In a comment, OP wrote

I updated to a Relu->Relu->Softmax setup now, and the accuracy plots are less jumpy/noisy, but it still presents the same degradation upon being fed new timeseries. Additionally it now seems to only classify one of 6 possible output hot-encoded classes as True, where it would correctly flag multiple classes previously - albeit with bad accuracy. Are some of these activation functions incompatible with multi-class problems where several classes may be true simultaneously?

Softmax outputs a probability vector, so its elements are non-negative and sum to 1. This implies that softmax is a good choice to model mutually-exclusive outcomes (a sequence can be class A or B but not both).

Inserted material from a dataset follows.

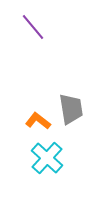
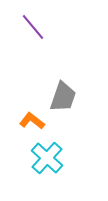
gray trapezoid: moved 8 px left, 12 px up; rotated 28 degrees clockwise
orange L-shape: moved 6 px left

If your outcomes are not mutually exclusive (a sequence could be class A or class B or class A and B), then you should use a different activation on the final layer, such as a sigmoid activation. Sigmoid activations have outputs in $[0,1]$, so they model probabilities, but are not mutually exclusive.

OP reports in comments that after swapping hidden activations for ReLU and changing the readout activation to sigmoid, the oscillating accuracy phenomenon is still present. My conjecture is that this may be related to how the accuracy callback works; that is, it might implicitly assume that the target reflects one-hot classes, not many-hot.

The advice at What should I do when my neural network doesn't learn? is not specific to this problem, but the troubleshooting steps may be helpful.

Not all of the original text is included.